= Beginning of Section =

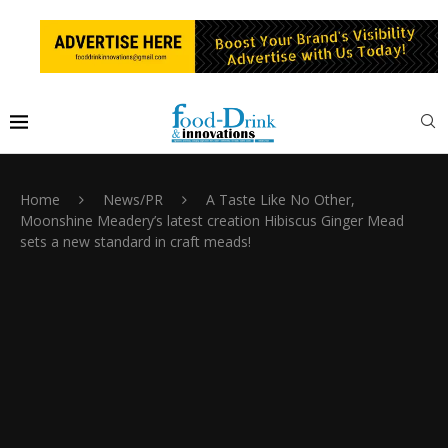
Home
News/PR
A Taste Like No Other,
Moonshine Meadery’s latest creation Hibiscus Ginger Mead
sets a new standard in craft meads!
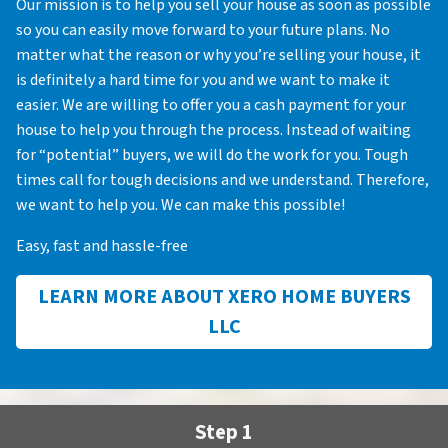
Our mission is to help you sell your house as soon as possible
so you can easily move forward to your future plans. No
matter what the reason or why you’re selling your house, it
is definitely a hard time for you and we want to make it
easier. We are willing to offer you a cash payment for your
house to help you through the process. Instead of waiting
for “potential” buyers, we will do the work for you. Tough
times call for tough decisions and we understand. Therefore,
we want to help you. We can make this possible!
Easy, fast and hassle-free
LEARN MORE ABOUT XERO HOME BUYERS
LLC
Step 1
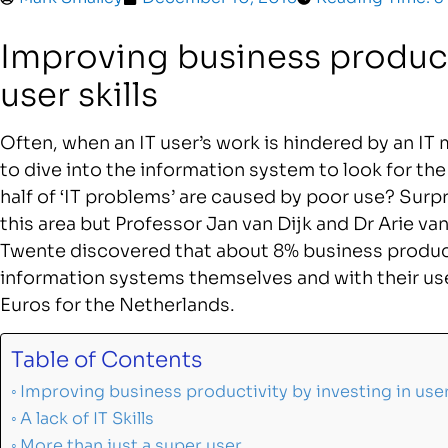
Improving business producti
user skills
Often, when an IT user’s work is hindered by an IT 
to dive into the information system to look for th
half of ‘IT problems’ are caused by poor use? Surpr
this area but Professor Jan van Dijk and Dr Arie va
Twente discovered that about 8% business product
information systems themselves and with their use
Euros for the Netherlands.
Table of Contents
Improving business productivity by investing in user 
A lack of IT Skills
More than just a super user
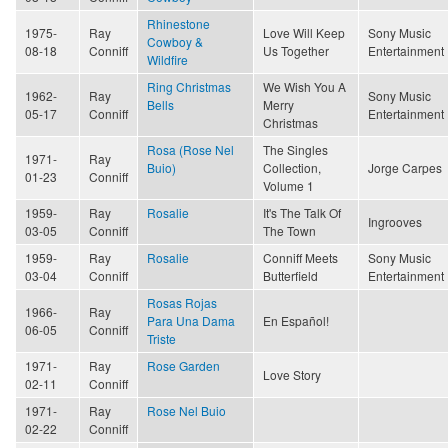
Rhinestone
1975-
Ray
Love Will Keep
Sony Music
Cowboy &
08-18
Conniff
Us Together
Entertainment
Wildfire
Ring Christmas
We Wish You A
1962-
Ray
Sony Music
Bells
Merry
05-17
Conniff
Entertainment
Christmas
Rosa (Rose Nel
The Singles
1971-
Ray
Buio)
Collection,
Jorge Carpes
01-23
Conniff
Volume 1
1959-
Ray
Rosalie
It's The Talk Of
Ingrooves
03-05
Conniff
The Town
1959-
Ray
Rosalie
Conniff Meets
Sony Music
03-04
Conniff
Butterfield
Entertainment
Rosas Rojas
1966-
Ray
Para Una Dama
En Español!
06-05
Conniff
Triste
1971-
Ray
Rose Garden
Love Story
02-11
Conniff
1971-
Ray
Rose Nel Buio
02-22
Conniff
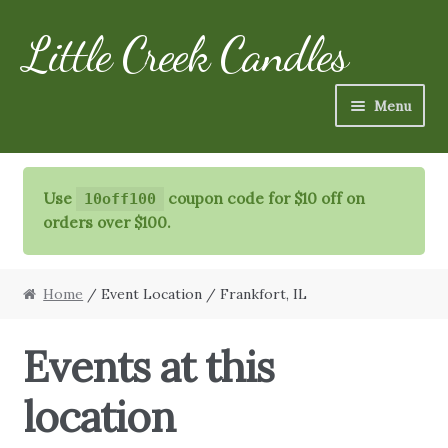
Little Creek Candles
Skip
Skip
to
to
navigation
content
Menu
Candles
Use
coupon code for $10 off on
10off100
Refills
orders over $100.
Specialty Items
Home
/ Event Location / Frankfort, IL
Schedule
Events at this
FAQ
location
More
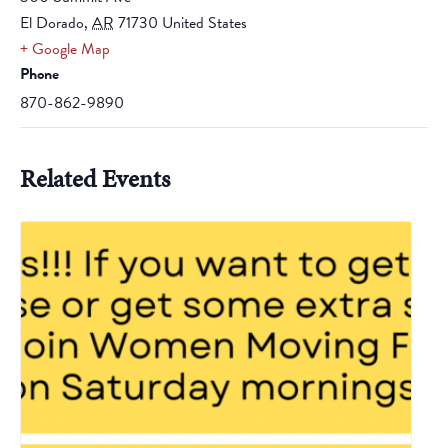
El Dorado
,
AR
71730
United States
+ Google Map
Phone
870-862-9890
Related Events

= End of Section =

If a line in the material contains "user", show it.

### [ANSWER FOR THE TASK]
user skills
Often, when an IT user’s work is hindered by an IT 
Improving business productivity by investing in user 
More than just a super user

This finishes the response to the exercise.